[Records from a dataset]
= Beginning of Section =
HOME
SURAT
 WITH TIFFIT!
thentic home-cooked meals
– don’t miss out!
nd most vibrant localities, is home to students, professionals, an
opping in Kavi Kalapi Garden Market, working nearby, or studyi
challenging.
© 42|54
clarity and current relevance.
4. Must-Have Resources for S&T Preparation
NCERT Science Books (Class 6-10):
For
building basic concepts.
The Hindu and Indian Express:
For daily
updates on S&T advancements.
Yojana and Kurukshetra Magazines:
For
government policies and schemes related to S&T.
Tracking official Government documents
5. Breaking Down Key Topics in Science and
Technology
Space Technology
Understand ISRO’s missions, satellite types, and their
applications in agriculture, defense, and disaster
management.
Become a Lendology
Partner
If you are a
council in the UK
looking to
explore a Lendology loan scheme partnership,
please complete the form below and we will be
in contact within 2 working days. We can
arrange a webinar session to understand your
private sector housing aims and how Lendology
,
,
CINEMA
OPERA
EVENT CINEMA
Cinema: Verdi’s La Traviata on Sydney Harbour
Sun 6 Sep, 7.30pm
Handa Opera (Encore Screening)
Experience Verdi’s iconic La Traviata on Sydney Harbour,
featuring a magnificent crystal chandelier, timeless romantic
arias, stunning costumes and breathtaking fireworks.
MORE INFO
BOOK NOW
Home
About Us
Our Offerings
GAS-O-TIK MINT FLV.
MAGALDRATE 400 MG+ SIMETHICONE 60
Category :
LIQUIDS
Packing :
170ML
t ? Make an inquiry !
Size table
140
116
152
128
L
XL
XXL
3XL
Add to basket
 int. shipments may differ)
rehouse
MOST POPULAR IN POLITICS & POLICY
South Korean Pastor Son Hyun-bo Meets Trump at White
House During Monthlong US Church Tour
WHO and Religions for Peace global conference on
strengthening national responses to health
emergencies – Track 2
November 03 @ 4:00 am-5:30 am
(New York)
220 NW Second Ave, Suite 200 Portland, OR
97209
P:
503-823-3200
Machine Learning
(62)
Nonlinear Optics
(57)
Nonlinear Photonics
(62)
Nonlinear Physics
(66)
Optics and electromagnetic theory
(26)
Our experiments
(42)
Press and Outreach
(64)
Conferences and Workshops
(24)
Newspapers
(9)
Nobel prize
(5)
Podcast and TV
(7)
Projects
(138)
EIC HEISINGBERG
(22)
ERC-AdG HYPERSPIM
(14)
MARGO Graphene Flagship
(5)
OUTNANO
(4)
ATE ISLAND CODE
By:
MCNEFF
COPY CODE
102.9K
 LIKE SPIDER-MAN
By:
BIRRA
= End of Section =
- Work instruction: Each entry in the data should be restated exactly as it was written.

- Your response:
HOME
SURAT
 WITH TIFFIT!
thentic home-cooked meals
– don’t miss out!
nd most vibrant localities, is home to students, professionals, an
opping in Kavi Kalapi Garden Market, working nearby, or studyi
challenging.
© 42|54
clarity and current relevance.
4. Must-Have Resources for S&T Preparation
NCERT Science Books (Class 6-10):
For
building basic concepts.
The Hindu and Indian Express:
For daily
updates on S&T advancements.
Yojana and Kurukshetra Magazines:
For
government policies and schemes related to S&T.
Tracking official Government documents
5. Breaking Down Key Topics in Science and
Technology
Space Technology
Understand ISRO’s missions, satellite types, and their
applications in agriculture, defense, and disaster
management.
Become a Lendology
Partner
If you are a
council in the UK
looking to
explore a Lendology loan scheme partnership,
please complete the form below and we will be
in contact within 2 working days. We can
arrange a webinar session to understand your
private sector housing aims and how Lendology
,
,
CINEMA
OPERA
EVENT CINEMA
Cinema: Verdi’s La Traviata on Sydney Harbour
Sun 6 Sep, 7.30pm
Handa Opera (Encore Screening)
Experience Verdi’s iconic La Traviata on Sydney Harbour,
featuring a magnificent crystal chandelier, timeless romantic
arias, stunning costumes and breathtaking fireworks.
MORE INFO
BOOK NOW
Home
About Us
Our Offerings
GAS-O-TIK MINT FLV.
MAGALDRATE 400 MG+ SIMETHICONE 60
Category :
LIQUIDS
Packing :
170ML
t ? Make an inquiry !
Size table
140
116
152
128
L
XL
XXL
3XL
Add to basket
 int. shipments may differ)
rehouse
MOST POPULAR IN POLITICS & POLICY
South Korean Pastor Son Hyun-bo Meets Trump at White
House During Monthlong US Church Tour
WHO and Religions for Peace global conference on
strengthening national responses to health
emergencies – Track 2
November 03 @ 4:00 am-5:30 am
(New York)
220 NW Second Ave, Suite 200 Portland, OR
97209
P:
503-823-3200
Machine Learning
(62)
Nonlinear Optics
(57)
Nonlinear Photonics
(62)
Nonlinear Physics
(66)
Optics and electromagnetic theory
(26)
Our experiments
(42)
Press and Outreach
(64)
Conferences and Workshops
(24)
Newspapers
(9)
Nobel prize
(5)
Podcast and TV
(7)
Projects
(138)
EIC HEISINGBERG
(22)
ERC-AdG HYPERSPIM
(14)
MARGO Graphene Flagship
(5)
OUTNANO
(4)
ATE ISLAND CODE
By:
MCNEFF
COPY CODE
102.9K
 LIKE SPIDER-MAN
By:
BIRRA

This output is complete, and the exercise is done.